The Appellate panel continued in relevant part: Under federal law, the period of incarceration and ensuing period of supervised release are deemed to be “distinct aspects” of punishment. United States v. Work, 409 F.3d 484, 489 (1st Cir. 2005). Accordingly, “courts routinely have held that the combined sentence of years of imprisonment plus years of supervised release may exceed the statutory maximum number of years of imprisonment authorized by the substantive statute applicable to the crime of conviction.” Ibid.

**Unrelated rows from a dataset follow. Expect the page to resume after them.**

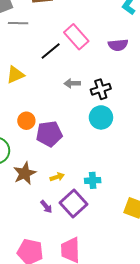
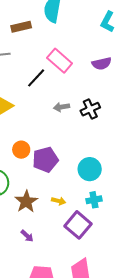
cyan circle: (101, 117) -> (90, 169), moved
yellow arrow: (57, 177) -> (59, 201), turned 40
purple arrow: (46, 207) -> (27, 236), moved

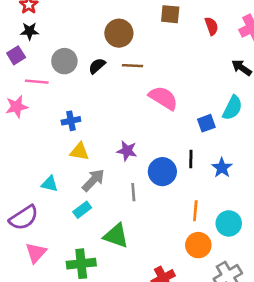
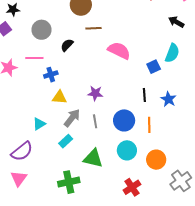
black semicircle: (97, 66) -> (67, 45), moved
pink line: (37, 82) -> (34, 58), moved
blue circle: (162, 172) -> (124, 120), moved
cyan triangle: (50, 184) -> (39, 124), turned -40
gray line: (133, 192) -> (95, 121), moved
orange line: (195, 211) -> (149, 125), moved
cyan circle: (229, 223) -> (127, 150), moved
pink triangle: (36, 253) -> (19, 178), moved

If defendant’s expansive interpretation of Apprendi were correct, the federal statutory scheme upheld in Work and revisited in Haymond would run afoul of the Sixth Amendment unless time spent on supervised release before revocation were treated the same as time spent in prison. However, § 3583(e)(3) expressly provides to the contrary that the new sentence following revocation of supervised release is imposed “without credit for time previously served on postrelease supervision.” It bears emphasis that the plurality made no mention of any constitutional concern with this statutory feature, even as the Court struck down a specific mandatory minimum sentencing provision of that statute on Apprendi grounds. The failure to allude to any constitutional problem with the statutory feature that treats time on supervised release so differently from time spent in prison is telling. In our view this confirms that the Court never contemplated that Apprendi principles might possibly extend to forms of punishment other than minimum and maximum terms of imprisonment.

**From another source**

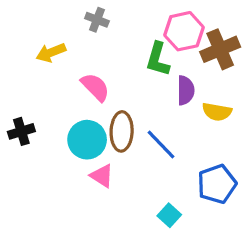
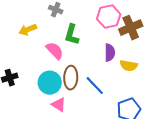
green L-shape: (158, 59) -> (72, 35), moved

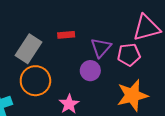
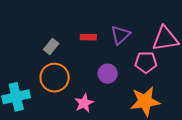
purple triangle: (101, 48) -> (120, 35), moved
gray rectangle: (28, 49) -> (51, 46), size x0.6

We find further support for our conclusion that the Supreme Court never meant for Apprendi to apply to non-custodial forms of punishment in the plurality’s response to concerns expressed by the dissenting Justices. The dissent complained, “[t]he plurality opinion appears to have been carefully crafted for the purpose of laying the groundwork for later decisions of much broader scope.” 588 U.S. at __, 139 S. Ct. at 2386 (Alito, J., dissenting). The plurality responded to those concerns about the future expansion of the Apprendi doctrine, noting:
Besides, even if our opinion could be read to cast doubts on § 3583(e) and its consistency with Apprendi, the practical consequences of a holding to that effect would not come close to fulfilling the dissent’s apocalyptic prophecy. In most cases (including this one), combining a defendant’s initial and post-revocation sentences issued under § 3583(e) will not yield a term of imprisonment that exceeds the statutory maximum term of imprisonment the jury has authorized for the original crime of conviction. [588 U.S. __, 139 S. Ct. at 2384 (plurality opinion) (emphases added).]

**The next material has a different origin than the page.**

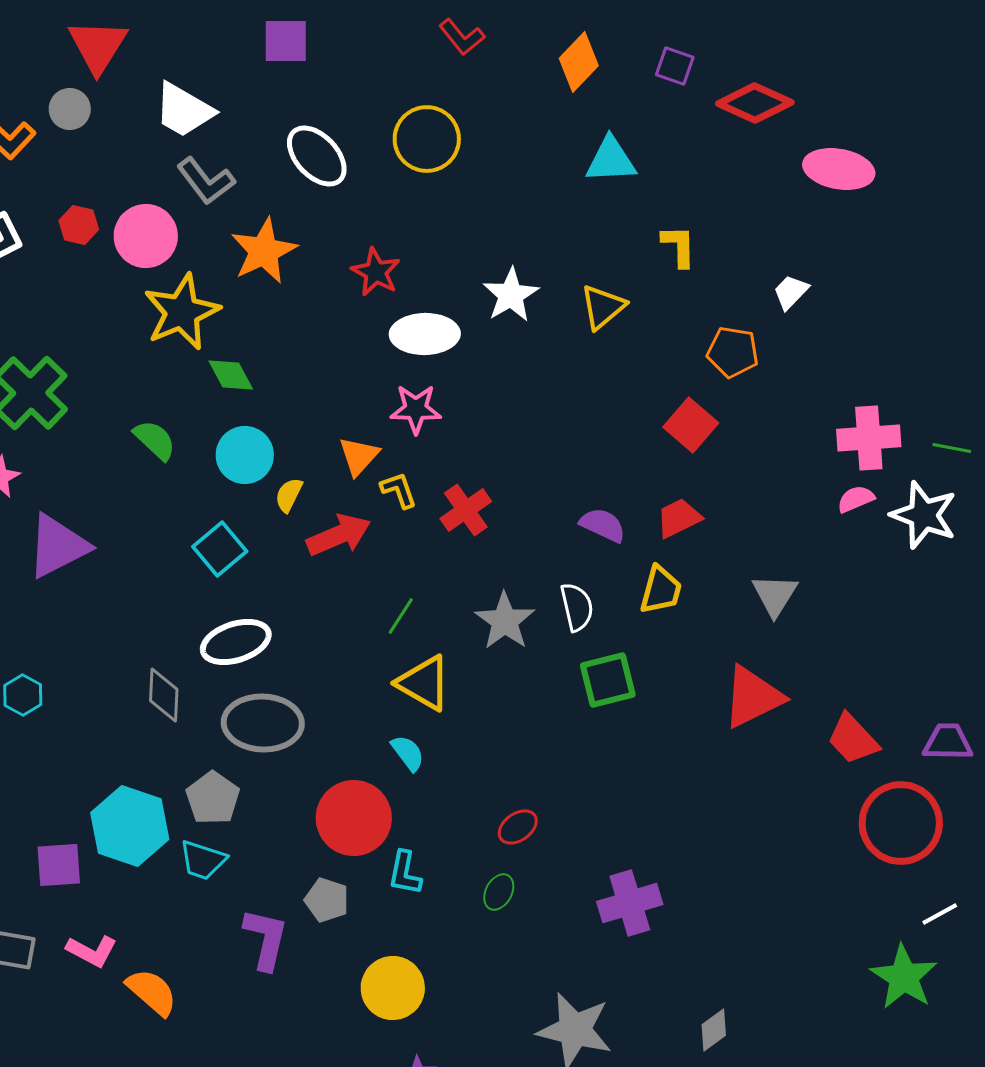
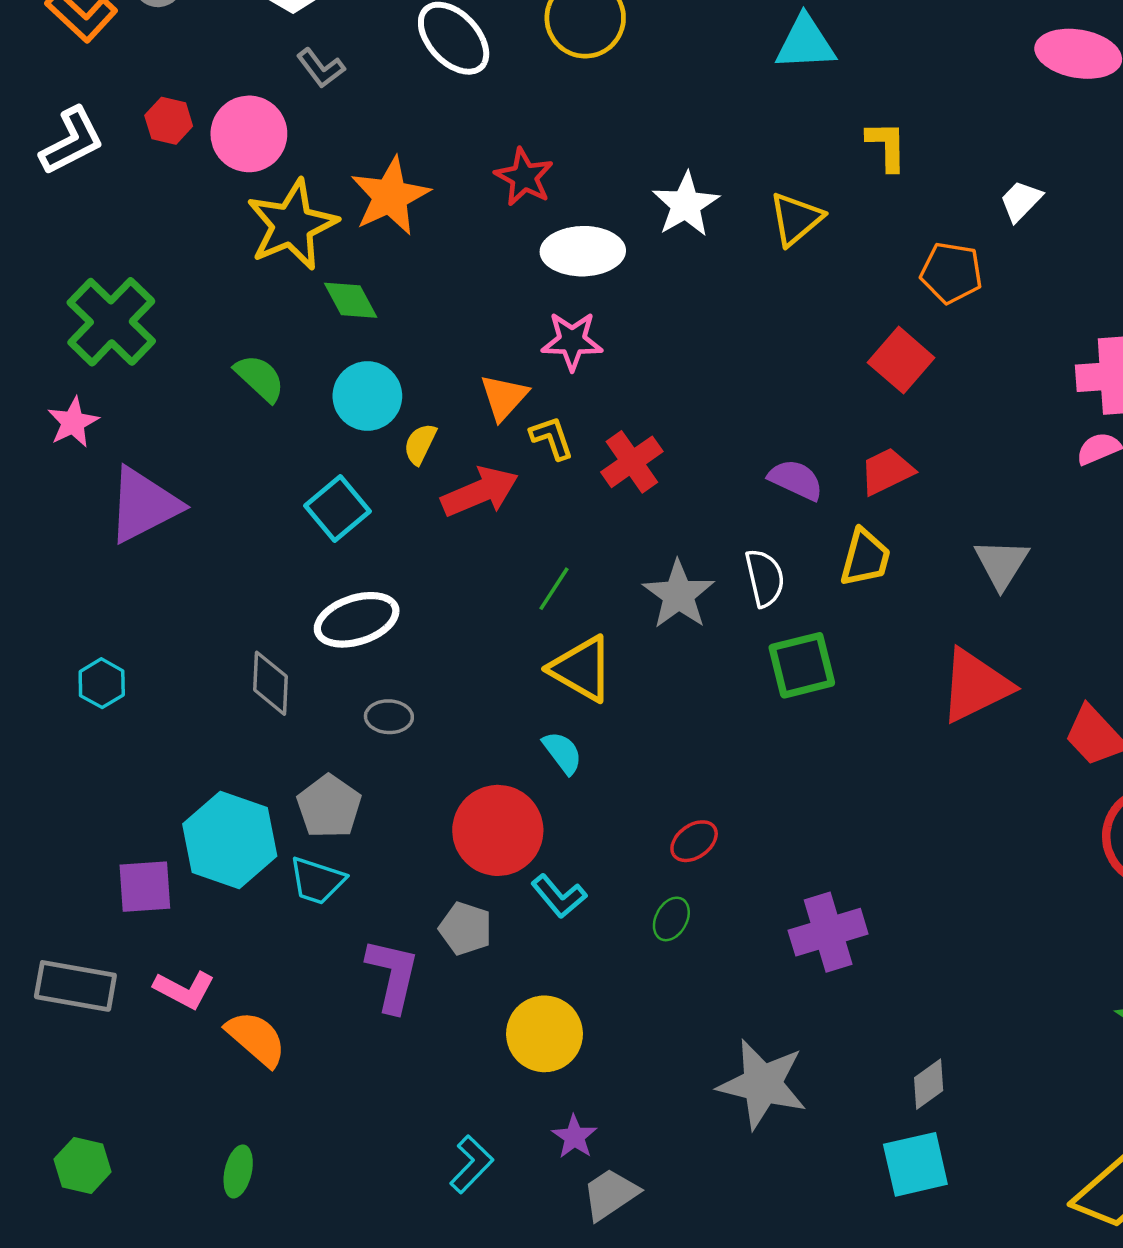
gray L-shape: (206, 181) -> (321, 68), size x0.7
orange star: (264, 251) -> (390, 196), moved
gray ellipse: (263, 723) -> (389, 717), size x0.5
cyan L-shape: (405, 873) -> (559, 896), turned -51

Notably, in this pointed discussion of the potential breadth of Apprendi‘s reach, the plurality referred to the combination of two periods of incarceration, not to the combination of a period of incarceration and a period of supervised release when describing a composite sentence that might conceivably exceed the “statutory maximum.” The point simply is that even as the plurality and dissenting Justices argued vociferously about the prospects for expanding the Apprendi doctrine, no one raised the possibility of an expansion of the type and to the degree defendant urges us to accept in this appeal. In sum, we read the Haymond plurality and dissenting opinions to be consistent with our conclusion that Apprendi, Blakely, Alleyne, and Ring focus exclusively on prison sentences and simply do not apply to non-custodial probationary sentences.
A counter to the panel’s analysis here is that courts are not supposed to reach constitutional issues unless they are required to in deciding the case. That would explain why the Haymond Court did not address Apprendi’s application to non-custodial sentences.